The “torquetum” or “turquet” is a complex and sophisticated Medieval instrument, first described by the ancient Greek scientist Ptolemy, used to measure the three sets of astronomical coordinates: horizon, equatorial, and ecliptic.
It also provided a mechanical means to interconvert between these sets of coordinates without the use of calculations and to demonstrate the relationships of these coordinate sets. In a sense, the Torquetum is an analog computer.
The first torquetum is thought to have been built in the 12th century or 13th century by Jabir ibn Aflah (Geber), though the few survived examples date from the 16th century. The first known accounts of the torquetum are those of Bernardus de Virduno in the Tractus super totum astrologium and Franco de Polonia.

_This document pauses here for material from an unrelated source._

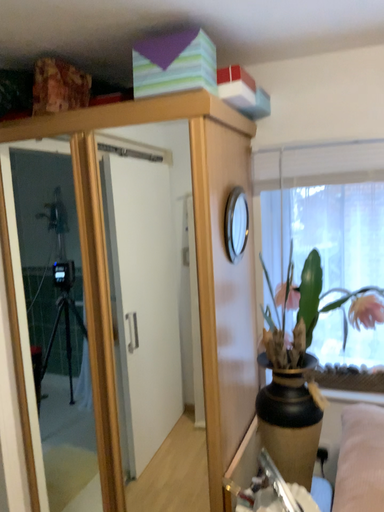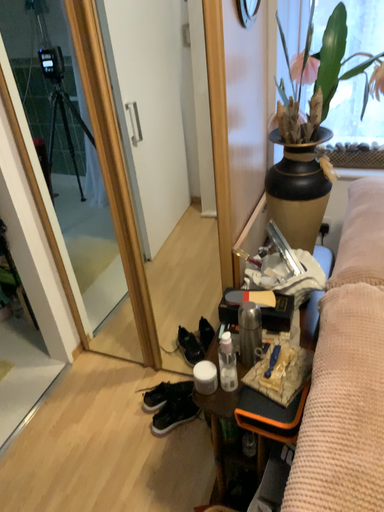 Question: Which way did the camera rotate in the video?

Choices:
 (A) rotated upward
 (B) rotated downward

Answer: (B)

Franco does appear to be the main disseminator of the instrument, since manuscript versions of his account (dated at 1284) are much more common, and other descriptions, up to the late fifteenth century, are based on Franco’s work.
The most famous example of its usage as an analog computer to inter-convert measurements between coordinate systems without the use of tedious calculations can be found in the painting The French Ambassadors by Hans Holbien the Younger (1533).
It is placed on the right side of the table, next to and above the elbow of the ambassador’s clad in a long brown coat or robe. The painting shows many details of the inscriptions on the disk and half disk, which make up the top of this particular kind of torquetum.
One such instrument was designed by Peter Apian of Nuremberg, one of the leading instrument makers in the early sixteenth century. It is perhaps the best-known account, and certainly the most commonly reproduced image of a torquetum. In 1540 he published his Astronomicum Caesareum, including his pioneering observations on comets, and described the basics of the instrument.